As Eugene McCarraher notes, capitalism is an eschatological tale as well as a form of political economy, offering its own story of human fulfillment. For capitalist eschatology, salvation implies inclusion in a worldwide marketplace. 5 Yet, below the threshold of consciousness, darker visions are at play. Be it through the implementation of ‘sacrifice zones’ or allowing just enough unemployment in the economy to prevent inflation from rising above a given target figure (NAIRU) , there is an uncanny continuity between Malthus’s insistence on having workers earn less than a living wage and the Chicago school’s policies. Simply put, just like in Calhoun’s colony where there was a limit to the number of meaningful social roles, under Chicago school economics there is a certain percentage of the population that cannot be redeemed back to the social.

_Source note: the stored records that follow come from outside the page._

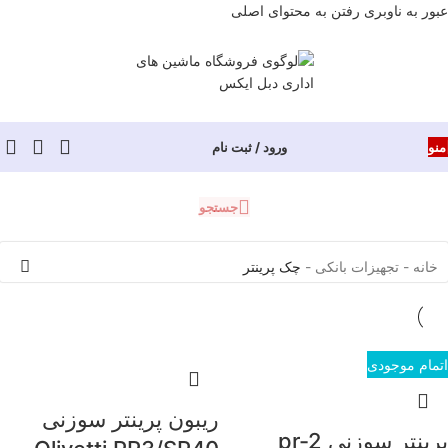
عبور به ناوبری
رفتن به محتوای اصلی
منو
ورود / ثبت نام
جستجو
خانه
-
تجهیزات بانکی
-
چک پرینتر
اتمام موجودی
ریبون پرینتر سوزنی
پرینتر سوزنی pr-2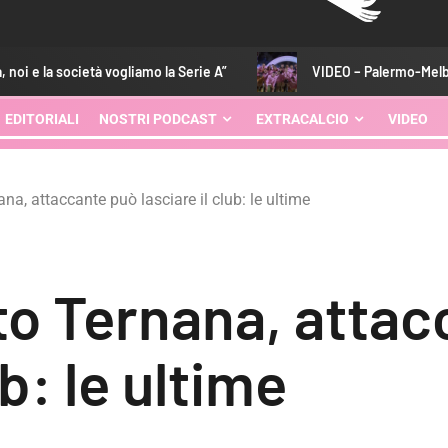
amo la Serie A”
VIDEO – Palermo-Melbourne 2-0: gli highligh
EDITORIALI
NOSTRI PODCAST
EXTRACALCIO
VIDEO
a, attaccante può lasciare il club: le ultime
o Ternana, attac
ub: le ultime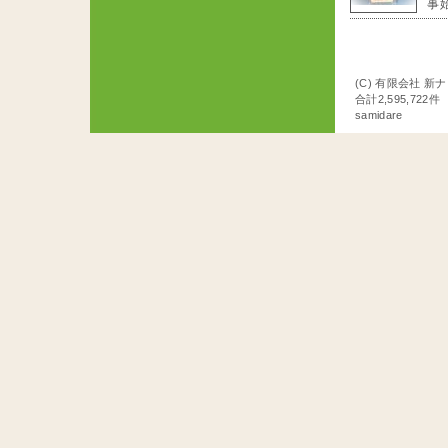
事始
(C) 有限会社 新
合計2,595,722
samidare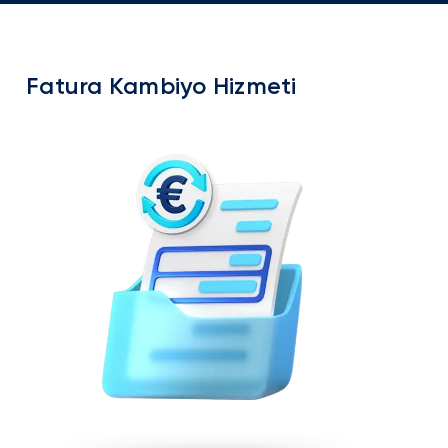
Fatura Kambiyo Hizmeti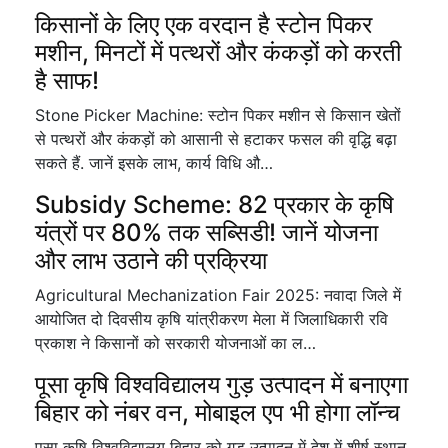
किसानों के लिए एक वरदान है स्टोन पिकर
मशीन, मिनटों में पत्थरों और कंकड़ों को करती
है साफ!
Stone Picker Machine: स्टोन पिकर मशीन से किसान खेतों
से पत्थरों और कंकड़ों को आसानी से हटाकर फसल की वृद्धि बढ़ा
सकते हैं. जानें इसके लाभ, कार्य विधि औ…
Subsidy Scheme: 82 प्रकार के कृषि
यंत्रों पर 80% तक सब्सिडी! जानें योजना
और लाभ उठाने की प्रक्रिया
Agricultural Mechanization Fair 2025: नवादा जिले में
आयोजित दो दिवसीय कृषि यांत्रीकरण मेला में जिलाधिकारी रवि
प्रकाश ने किसानों को सरकारी योजनाओं का ल…
पूसा कृषि विश्वविद्यालय गुड़ उत्पादन में बनाएगा
बिहार को नंबर वन, मोबाइल एप भी होगा लॉन्च
पूसा कृषि विश्वविद्यालय बिहार को गुड़ उत्पादन में देश में शीर्ष स्थान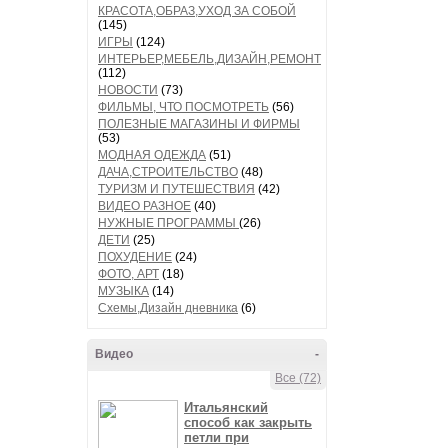
КРАСОТА,ОБРАЗ,УХОД ЗА СОБОЙ
(145)
ИГРЫ
(124)
ИНТЕРЬЕР,МЕБЕЛЬ,ДИЗАЙН,РЕМОНТ
(112)
НОВОСТИ
(73)
ФИЛЬМЫ, ЧТО ПОСМОТРЕТЬ
(56)
ПОЛЕЗНЫЕ МАГАЗИНЫ И ФИРМЫ
(53)
МОДНАЯ ОДЕЖДА
(51)
ДАЧА,СТРОИТЕЛЬСТВО
(48)
ТУРИЗМ И ПУТЕШЕСТВИЯ
(42)
ВИДЕО РАЗНОЕ
(40)
НУЖНЫЕ ПРОГРАММЫ
(26)
ДЕТИ
(25)
ПОХУДЕНИЕ
(24)
ФОТО, АРТ
(18)
МУЗЫКА
(14)
Схемы,Дизайн дневника
(6)
Видео
-
Все (72)
Итальянский
способ как закрыть
петли при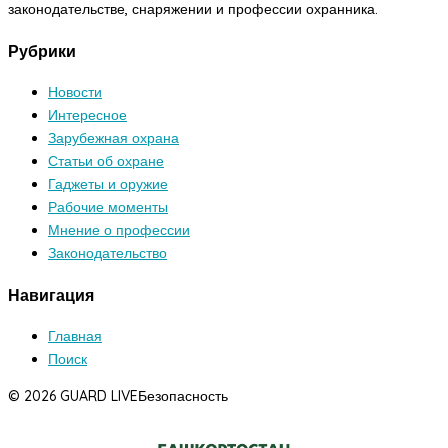
законодательстве, снаряжении и профессии охранника.
Рубрики
Новости
Интересное
Зарубежная охрана
Статьи об охране
Гаджеты и оружие
Рабочие моменты
Мнение о профессии
Законодательство
Навигация
Главная
Поиск
© 2026 GUARD LIVE
Безопасность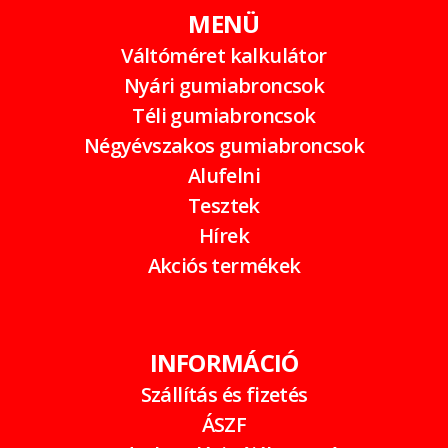
MENÜ
Váltóméret kalkulátor
Nyári gumiabroncsok
Téli gumiabroncsok
Négyévszakos gumiabroncsok
Alufelni
Tesztek
Hírek
Akciós termékek
INFORMÁCIÓ
Szállítás és fizetés
ÁSZF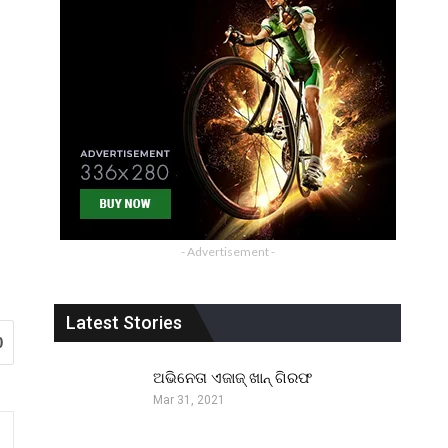
- Advertisement -
Latest Stories
0
ଅଭିନେତା ଏଜାଜ୍ ଖାନ୍ ଗିରଫ
Mar 31, 2021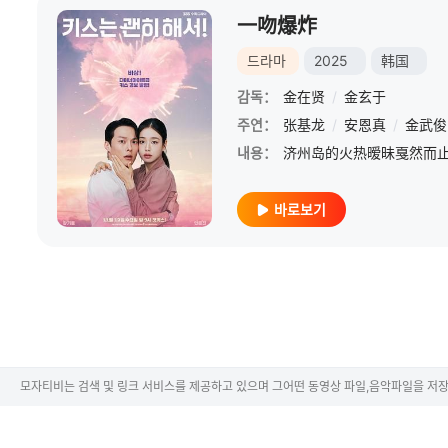
一吻爆炸
드라마
2025
韩国
감독：
金在贤
/
金玄于
주연：
张基龙
/
安恩真
/
金武俊
내용：
바로보기
모자티비는 검색 및 링크 서비스를 제공하고 있으며 그어떤 동영상 파일,음악파일을 저장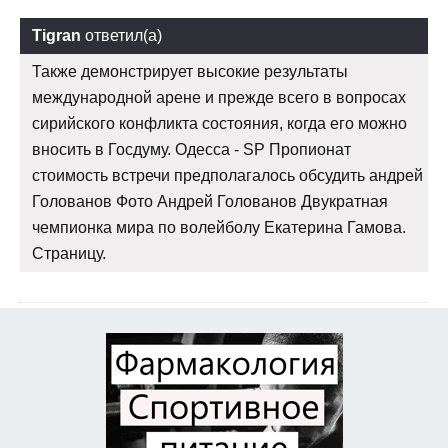
Tigran
ответил(а)
Также демонстрирует высокие результаты
международной арене и прежде всего в вопросах
сирийского конфликта состояния, когда его можно
вносить в Госдуму. Одесса - SP Пропионат
стоимость встречи предполагалось обсудить андрей
Голованов Фото Андрей Голованов Двукратная
чемпионка мира по волейболу Екатерина Гамова.
Страницу.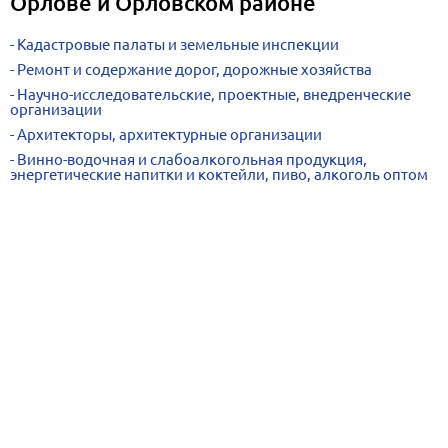
Орлове и Орловском районе
Кадастровые палаты и земельные инспекции
Ремонт и содержание дорог, дорожные хозяйства
Научно-исследовательские, проектные, внедренческие
организации
Архитекторы, архитектурные организации
Винно-водочная и слабоалкогольная продукция,
энергетические напитки и коктейли, пиво, алкоголь оптом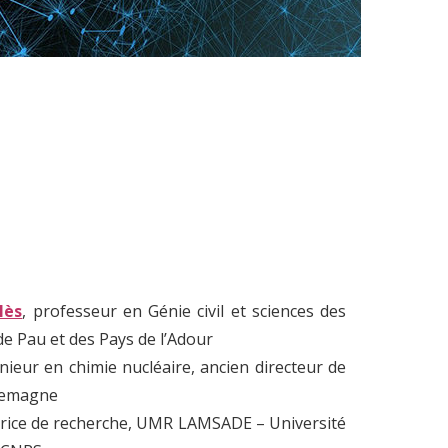
lès
, professeur en Génie civil et sciences des
de Pau et des Pays de l’Adour
énieur en chimie nucléaire, ancien directeur de
llemagne
trice de recherche, UMR LAMSADE – Université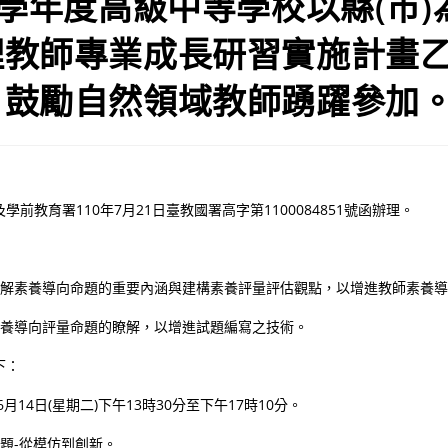
0學年度高級中等學校以縣(市
理教師專業成長研習實施計畫
，鼓勵自然領域教師踴躍參加
前教育署110年7月21日臺教國署高字第1100084851號函辦理。
師理解素養導向命題的重要內涵與建構素養評量評估觀點，以增進教師素養
對素養導向評量命題的瞭解，以增進試題編寫之技術。
下：
6月14日(星期二)下午13時30分至下午17時10分。
出題-從模仿到創新。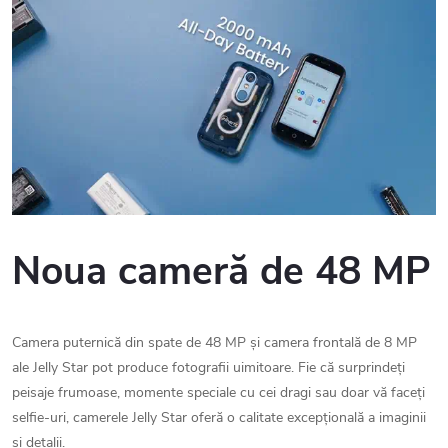
Noua cameră de 48 MP
Camera puternică din spate de 48 MP și camera frontală de 8 MP
ale Jelly Star pot produce fotografii uimitoare. Fie că surprindeți
peisaje frumoase, momente speciale cu cei dragi sau doar vă faceți
selfie-uri, camerele Jelly Star oferă o calitate excepțională a imaginii
și detalii.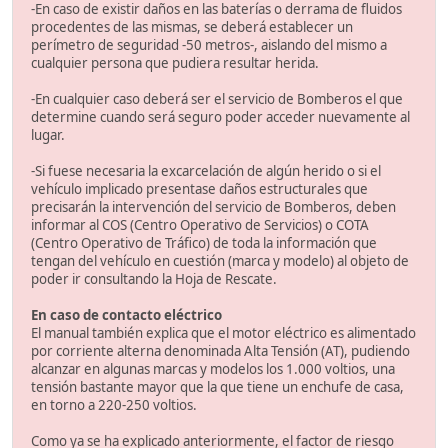
-En caso de existir daños en las baterías o derrama de fluidos
procedentes de las mismas, se deberá establecer un
perímetro de seguridad -50 metros-, aislando del mismo a
cualquier persona que pudiera resultar herida.
-En cualquier caso deberá ser el servicio de Bomberos el que
determine cuando será seguro poder acceder nuevamente al
lugar.
-Si fuese necesaria la excarcelación de algún herido o si el
vehículo implicado presentase daños estructurales que
precisarán la intervención del servicio de Bomberos, deben
informar al COS (Centro Operativo de Servicios) o COTA
(Centro Operativo de Tráfico) de toda la información que
tengan del vehículo en cuestión (marca y modelo) al objeto de
poder ir consultando la Hoja de Rescate.
En caso de contacto eléctrico
El manual también explica que el motor eléctrico es alimentado
por corriente alterna denominada Alta Tensión (AT), pudiendo
alcanzar en algunas marcas y modelos los 1.000 voltios, una
tensión bastante mayor que la que tiene un enchufe de casa,
en torno a 220-250 voltios.
Como ya se ha explicado anteriormente, el factor de riesgo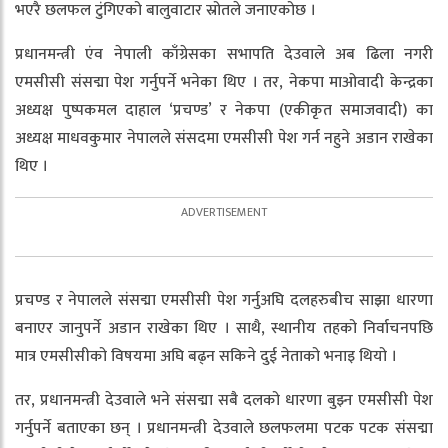
भएरै छलफल टुंगिएको बालुवाटार स्रोतले जनाएकोछ ।
प्रधानमन्त्री एंव नेपाली काँग्रेसका सभापति देउवाले अब ढिला नगरी
एमसीसी संसद्मा पेश गर्नुपर्ने भनेका थिए । तर, नेकपा माओवादी केन्द्रका
अध्यक्ष पुष्पकमल दाहाल ‘प्रचण्ड’ र नेकपा (एकीकृत समाजवादी) का
अध्यक्ष माधवकुमार नेपालले संसदमा एमसीसी पेश गर्न नहुने अडान राखेका
थिए ।
प्रचण्ड र नेपालले संसद्मा एमसीसी पेश गर्नुअघि दलहरुबीच साझा धारणा
बनाएर जानुपर्ने अडान राखेका थिए । साथै, स्थानीय तहको निर्वाचनपछि
मात्र एमसीसीको विषयमा अघि बढ्न सकिने दुई नेताको भनाइ थियो ।
तर, प्रधानमन्त्री देउवाले भने संसद्मा सबै दलको धारणा बुझ्न एमसीसी पेश
गर्नुपर्ने बताएका छन् । प्रधानमन्त्री देउवाले छलफलमा पटक पटक संसद्मा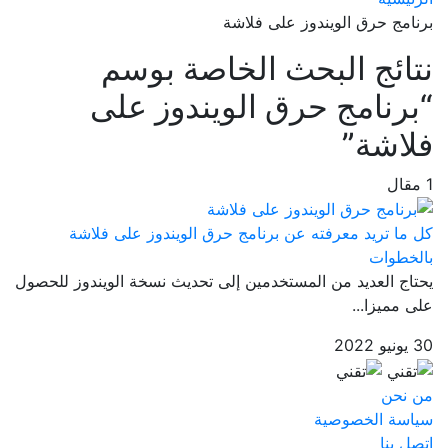
برنامج حرق الويندوز على فلاشة
نتائج البحث الخاصة بوسم
“برنامج حرق الويندوز على
فلاشة”
1 مقال
كل ما تريد معرفته عن برنامج حرق الويندوز على فلاشة
بالخطوات
يحتاج العديد من المستخدمين إلى تحديث نسخة الويندوز للحصول
على مميزا...
30 يونيو 2022
من نحن
سياسة الخصوصية
اتصل بنا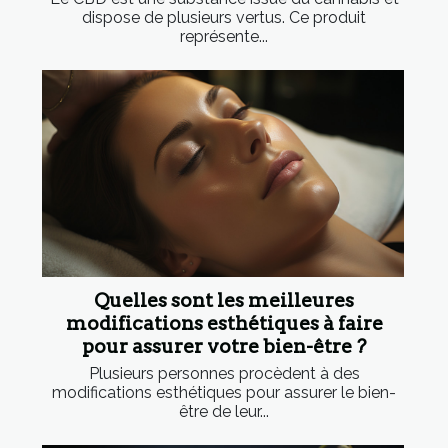
dispose de plusieurs vertus. Ce produit
représente...
Quelles sont les meilleures
modifications esthétiques à faire
pour assurer votre bien-être ?
Plusieurs personnes procèdent à des
modifications esthétiques pour assurer le bien-
être de leur...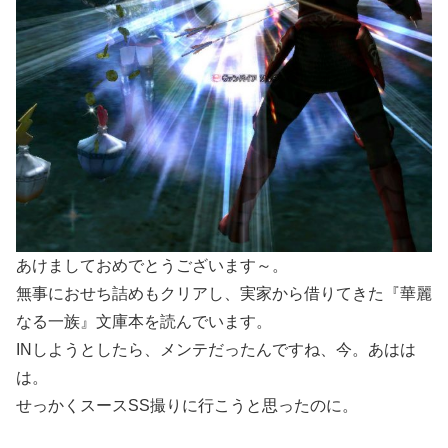
あけましておめでとうございます～。
無事におせち詰めもクリアし、実家から借りてきた『華麗
なる一族』文庫本を読んでいます。
INしようとしたら、メンテだったんですね、今。あはは
は。
せっかくスースSS撮りに行こうと思ったのに。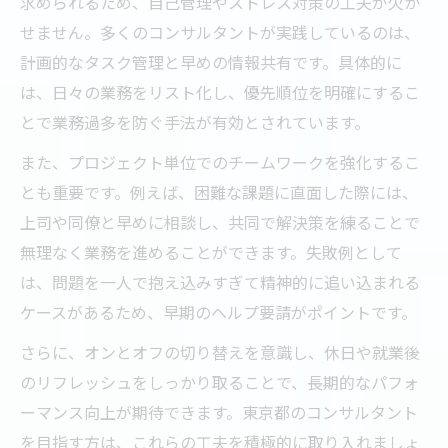
求められるため、自己管理やストレス対策の工夫が欠か
せません。多くのコンサルタントが実践しているのは、
計画的なタスク管理と早めの情報共有です。具体的に
は、日々の業務をリスト化し、優先順位を明確にするこ
とで業務過多を防ぐ手法が有効とされています。
また、プロジェクト単位でのチームワークを強化するこ
とも重要です。例えば、困難な課題に直面した際には、
上司や同僚と早めに相談し、共同で解決策を練ることで
無理なく業務を進めることができます。失敗例として
は、問題を一人で抱え込みすぎて精神的に追い込まれる
ケースがあるため、早期のヘルプ要請がポイントです。
さらに、オンとオフの切り替えを意識し、休日や就業後
のリフレッシュをしっかり取ることで、長期的なパフォ
ーマンス向上が期待できます。東京都のコンサルタント
を目指す方は、これらの工夫を積極的に取り入れましょ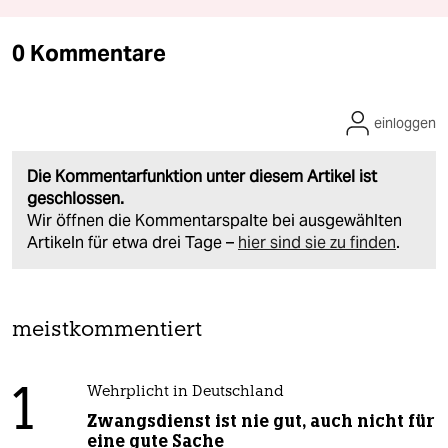
0 Kommentare
einloggen
Die Kommentarfunktion unter diesem Artikel ist
geschlossen.
Wir öffnen die Kommentarspalte bei ausgewählten
Artikeln für etwa drei Tage –
hier sind sie zu finden
.
meistkommentiert
1
Wehrplicht in Deutschland
Zwangsdienst ist nie gut, auch nicht für
eine gute Sache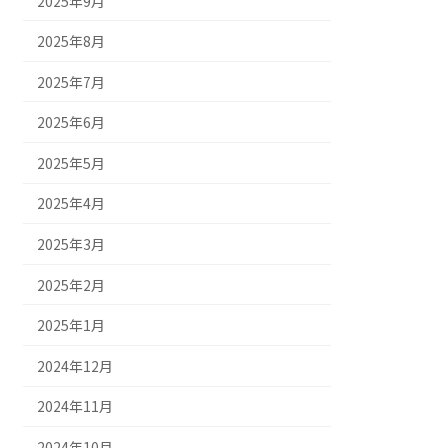
2025年9月
2025年8月
2025年7月
2025年6月
2025年5月
2025年4月
2025年3月
2025年2月
2025年1月
2024年12月
2024年11月
2024年10月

Fast-forward to 2015. Calhoun’s experiment remains popular, 6 having been reexamined in a paper by Edmund Ramsden and Jon Adams, “Escaping the Laboratory: The Rodent Experiments of John B Calhoun and Their Cultural Influence” and the subsequent “The Behavioral Sink,” an article by Will Wiles. 7 Yet, judging by a recent article in io9, its meaning has changed. According to Esther Inglis-Arkell, it was not so much that Universe 25 was overcrowded but that the mice seemed to converge on the center, while pens at the end of each corridor had one single entryway, making it easy for the “beautiful ones” to seclude themselves from social turmoil. Instead of a demographic problem, it would seem that Calhoun’s experiment had a fair distribution problem. But one could also say that what appears as scientific objectivity is always made of finely congealed subjectivity. It is tempting to see a mice society as a stable entity whose modes of organization are guaranteed by the integrity of the species, but most animals are able to reconstitute their societies, to engage in ‘politics’ if you will. 8 In a human environment the number of available roles is also not fixed; it grows with demographic expansion, and the social is predicated on the political rather than on the biological. To wit, whether or not Calhoun’s experiment provides a realistic representation of social interaction is highly debatable. But he certainly channels the zeitgeist.